You could have had split brain where multiple brokers thought they were the
controller. This has been a problematic piece of Kafka for a long time and
only in the last release or two have some of the edge cases been cleaned up.

To force a controller re-election, remove the "/controller" znode from
zookeeper, then tail logs on all brokers and you'll see when the controller
is stable again.

You can do this as a zero downtime operation.

On Fri, Mar 23, 2018, 10:35 AM Swapnil Gupta <neomatrix1...@gmail.com>
wrote:

> As far as I have debugged my issues, server.log files were of the most use,
> they have errors and 'caused by' reasons.
>
> Probably, the leader broker was down and the followers were not able to
> replicate data now.
> 1. What are your min isr and replication settings?
> 2. Is your producer working?
> 3. What are consumer /producer ack settings?
> 4. Are you using log compaction by any chance..
>
> If consumer is not able to fetch, check if those partitions are offline, if
> not the followers might not have caught with the leader, but the leader
> itself is unavailable, you might have to 'reassign partitions' or use
> 'leader election tool to shift those' to another node.
> I have faced this issue but it was due to log compaction and too many files
> open, which was taking my node down, one by one.
>
> I use prometheus grafana to monitor/alert all these metrics about offline
> partitions, topics and brokers states. Is it showing anything weird if you
> have set it up for production use?
> Try getting up the broker which went down, and check if its reassigning or
> not, check for some stability and monitor what the logs are showing. The
> leader should be available if the node is up. If not get another node with
> same broker id, and try run leader election again ( I use kafka manager for
> those tools, makes it easy), this will shift re balance the partitions to
> the new node and should balance your partitions.
>
> Just mentioning some things that I did when my nodes were going down. You
> can analyse and try if any of this might be useful.
>
>
> Regards,
> Swapnil
>
> On Fri, Mar 23, 2018 at 9:48 PM, Ryan O'Rourke <rorou...@marchex.com>
> wrote:
>
> > Thanks for the tips.
> >
> > As far as a broker being down, the situation is confused because a broker
> > was definitely down, but I think we brought it down when we were trying
> to
> > address the problem a few days ago. I can't say for sure that it wasn't
> > down before, but we do have a monitor to catch that (by trying to telnet
> to
> > the broker) and it was not firing on the 14th when things went sideways.
> >
> > I looked in server.logs and found many instances of this exception at the
> > time things went bad:
> >
> > org.apache.kafka.common.errors.NotLeaderForPartitionException: This
> > server is not the leader for that topic-partition.
> >
> > Also some like "error when handling request Name:UpdateMetadataRequest"
> >
> > There's a few different sorts of errors in some of the different
> > server.log but they all seem to be varieties of this one. We have 5
> nodes -
> > is there one in particular where I should be checking the logs for
> errors,
> > or any particular error to look for that would be a likely root cause?
> >
> > -----Original Message-----
> > From: Swapnil Gupta [mailto:neomatrix1...@gmail.com]

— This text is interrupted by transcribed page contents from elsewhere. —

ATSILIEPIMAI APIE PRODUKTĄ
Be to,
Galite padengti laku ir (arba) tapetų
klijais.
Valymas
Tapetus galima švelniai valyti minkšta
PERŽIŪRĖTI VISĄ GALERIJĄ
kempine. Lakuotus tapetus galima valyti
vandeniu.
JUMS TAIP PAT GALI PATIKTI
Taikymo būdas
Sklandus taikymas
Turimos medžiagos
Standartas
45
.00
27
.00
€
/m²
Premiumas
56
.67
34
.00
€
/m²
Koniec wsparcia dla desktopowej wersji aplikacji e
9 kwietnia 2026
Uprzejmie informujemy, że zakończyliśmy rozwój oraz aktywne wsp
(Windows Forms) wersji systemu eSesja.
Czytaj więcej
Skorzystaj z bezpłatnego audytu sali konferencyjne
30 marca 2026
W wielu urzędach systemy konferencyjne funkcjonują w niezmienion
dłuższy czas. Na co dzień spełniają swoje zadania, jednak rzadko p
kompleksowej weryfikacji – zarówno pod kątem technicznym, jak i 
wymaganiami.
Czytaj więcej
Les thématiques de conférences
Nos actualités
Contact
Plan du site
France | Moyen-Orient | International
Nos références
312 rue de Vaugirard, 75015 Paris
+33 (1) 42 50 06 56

> > Sent: Friday, March 23, 2018 8:00 AM
> > To: users@kafka.apache.org
> > Subject: Re: can't consume from partitions due to KAFKA-3963
> >
> > Maybe a broker is down or unreachable which maybe breaking your min isr
> > ratio and when consumers are set to ack all, the min isr has to be
> > satisfied.
> > Check your broker connect, or bring up a fresh broker and use preferred
> > replica leader election tool -> https://cwiki.apache.org/
> > confluence/display/KAFKA/Replication+tools
> > to re balance with the existing data with the new broker.
> >
> > Check which node is down, check isr, under replication and then you get
> > the node id which maybe causing the trouble.
> > And better check *server.log* files and grep for the error and caused by
> > over there, that will provide you with exact reason.
> >
> >
> > Regards,
> > Swap
> >
> > On Fri, Mar 23, 2018 at 1:50 AM, Ryan O'Rourke <rorou...@marchex.com>
> > wrote:
> >
> > > Hi, we're having an outage in our production Kafka and getting
> > > desperate, any help would be appreciated.
> > >
> > > On 3/14 our consumer (a Storm spout) started getting messages from
> > > only 20 out of 40 partitions on a topic. We only noticed yesterday.

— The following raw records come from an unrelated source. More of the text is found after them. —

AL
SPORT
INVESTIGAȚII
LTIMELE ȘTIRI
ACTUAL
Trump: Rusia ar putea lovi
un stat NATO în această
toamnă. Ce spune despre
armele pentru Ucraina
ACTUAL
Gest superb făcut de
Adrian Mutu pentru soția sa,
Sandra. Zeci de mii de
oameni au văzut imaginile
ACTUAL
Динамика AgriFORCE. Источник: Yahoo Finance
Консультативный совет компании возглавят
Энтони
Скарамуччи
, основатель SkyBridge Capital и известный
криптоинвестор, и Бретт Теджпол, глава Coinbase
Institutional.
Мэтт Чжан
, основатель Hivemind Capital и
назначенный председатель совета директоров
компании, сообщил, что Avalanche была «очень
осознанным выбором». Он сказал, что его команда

> > > Restarting the consumer with a new consumer group does not fix the
> > problem.
> > >
> > > We just found some errors in the Kafka state change log which look
> > > like they may be related - the example is definitely one of the
> > > affected partition, and the timestamp lines up with when the problem
> > > started. Seems to be related to KAFKA-3963. What can we do to mitigate
> > > this and prevent it from happening again?
> > >
> > > kafka.common.NoReplicaOnlineException: No replica for partition
> > > [transcription-results,9] is alive. Live brokers are: [Set()],
> > > Assigned replicas are: [List(1, 4, 0)]
> > > [2018-03-14 03:11:40,863] TRACE Controller 0 epoch 44 changed state of
> > > replica 1 for partition [transcription-results,9] from OnlineReplica
> > > to OfflineReplica (state.change.logger)

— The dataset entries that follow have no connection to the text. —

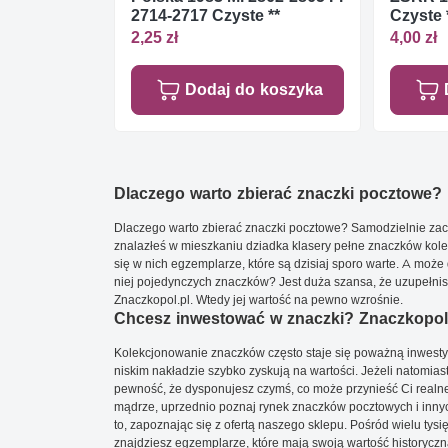
2714-2717 Czyste **
Czyste 
2,25 zł
4,00 zł
Dodaj do koszyka
Dlaczego warto zbierać znaczki pocztowe?
Dlaczego warto zbierać znaczki pocztowe? Samodzielnie zacz
znalazłeś w mieszkaniu dziadka klasery pełne znaczków kole
się w nich egzemplarze, które są dzisiaj sporo warte. A może 
niej pojedynczych znaczków? Jest duża szansa, że uzupełnisz 
Znaczkopol.pl. Wtedy jej wartość na pewno wzrośnie.
Chcesz inwestować w znaczki? Znaczkopol.
Kolekcjonowanie znaczków często staje się poważną inwestyc
niskim nakładzie szybko zyskują na wartości. Jeżeli natomias
pewność, że dysponujesz czymś, co może przynieść Ci realne
mądrze, uprzednio poznaj rynek znaczków pocztowych i innych
to, zapoznając się z ofertą naszego sklepu. Pośród wielu tys
znajdziesz egzemplarze, które mają swoją wartość historyczn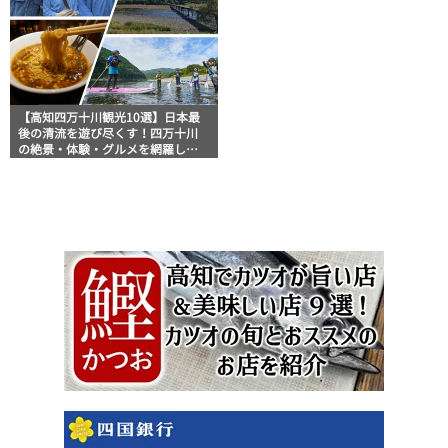
【高知四万十川観光10選】日本最
後の清流を遊び尽くす！四万十川
の絶景・体験・グルメを網羅した
おすすめガイド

> > > [2018-03-14 03:11:41,141] TRACE Controller 0 epoch 44 sending
> > > become-follower LeaderAndIsr request
> > > (Leader:-1,ISR:0,4,LeaderEpoch:442,ControllerEpoch:44)
> > > to broker 4 for partition [transcription-results,9]
> > > (state.change.logger)
> > > [2018-03-14 03:11:41,145] TRACE Controller 0 epoch 44 sending
> > > become-follower LeaderAndIsr request
> > > (Leader:-1,ISR:0,4,LeaderEpoch:442,ControllerEpoch:44)
> > > to broker 0 for partition [transcription-results,9]
> > > (state.change.logger)
> > > [2018-03-14 03:11:41,208] TRACE Controller 0 epoch 44 changed state of
> > > replica 4 for partition [transcription-results,9] from OnlineReplica
> > > to OnlineReplica (state.change.logger)
> > > [2018-03-14 03:11:41,218] TRACE Controller 0 epoch 44 changed state of
> > > replica 1 for partition [transcription-results,9] from OfflineReplica
> > > to OnlineReplica (state.change.logger)
> > > [2018-03-14 03:11:41,226] TRACE Controller 0 epoch 44 sending
> > > become-follower LeaderAndIsr request
> > > (Leader:-1,ISR:0,4,LeaderEpoch:442,ControllerEpoch:44)
> > > to broker 4 for partition [transcription-results,9]
> > > (state.change.logger)
> > > [2018-03-14 03:11:41,230] TRACE Controller 0 epoch 44 sending
> > > become-follower LeaderAndIsr request
> > > (Leader:-1,ISR:0,4,LeaderEpoch:442,ControllerEpoch:44)
> > > to broker 1 for partition [transcription-results,9]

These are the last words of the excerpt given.